Johnson sued anyway, claiming in failing to rehire him earlier Ford unlawfully denied him a reasonable accommodation.
The 6th Circuit disagreed.
Johnson argues that Ford failed to accommodate his disabilities because it refused to rehire him (at least at first). To prevail on that argument, he must show a factual dispute about whether the assembly plant had an open position at the time. After all, employers don’t have to create new positions to accommodate those with disabilities. They just have to consider people fairly for open positions.
Ford offers direct evidence that the assembly plant had no openings when Johnson reapplied for his job. In a sworn statement, the company explained that its finance department determines how many employees each facility can hire for a given role. According to Ford, facilities cannot exceed these limits.
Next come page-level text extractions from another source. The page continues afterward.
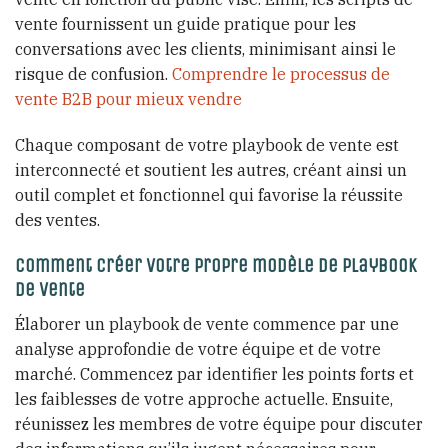
vente fournissent un guide pratique pour les
conversations avec les clients, minimisant ainsi le
risque de confusion.
Comprendre le processus de
vente B2B pour mieux vendre
Chaque composant de votre playbook de vente est
interconnecté et soutient les autres, créant ainsi un
outil complet et fonctionnel qui favorise la réussite
des ventes.
Comment créer votre propre modèle de playbook
de vente
Élaborer un playbook de vente commence par une
analyse approfondie de votre équipe et de votre
marché. Commencez par identifier les points forts et
les faiblesses de votre approche actuelle. Ensuite,
réunissez les membres de votre équipe pour discuter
The company also stated that the assembly plant had no openings from July 2015 (when Johnson first reapplied for his job) to April 2016 (when he was rehired). Multiple supervisors at the plant corroborated this account. Indeed, even Johnson acknowledged that the plant could not exceed these “manpower maximum[s].” In short, Ford has provided ample evidence that it had no openings.…
In the end, Johnson has provided no evidence that Ford had an open position. So the district court correctly granted summary judgment on this ground.
When accommodating a disabled employer, the ADA never requires an employer to create a position or bump another employee to create a vacancy. An employer is only obligated to reassign or rehire the employee to vacant position for which the employee is qualified. (Note that the federal courts remain split over whether an employer must provide a preference to a disabled employee for a vacant position and pass over a more qualified individual.)
In this case, Ford clearly met its obligations. Case closed.